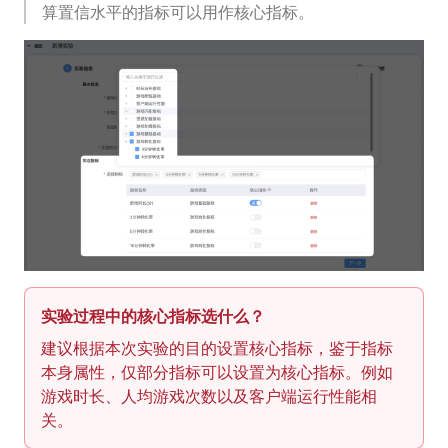
算置信水平的指标可以用作核心指标。
实验过程中的核心指标选什么？
建议根据本次实验的目的设置核心指标，鉴于指标
本身属性，仅部分指标可以设置为核心指标。例如
游戏时长、人均游戏次数以及客户端运行性能相
关。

------------------------------

◆ **Problem details**:
Leaving every picture out, output the data exactly as it stands.

◆ **Solution to this task**:
算置信水平的指标可以用作核心指标。
实验过程中的核心指标选什么？
建议根据本次实验的目的设置核心指标，鉴于指标
本身属性，仅部分指标可以设置为核心指标。例如
游戏时长、人均游戏次数以及客户端运行性能相
关。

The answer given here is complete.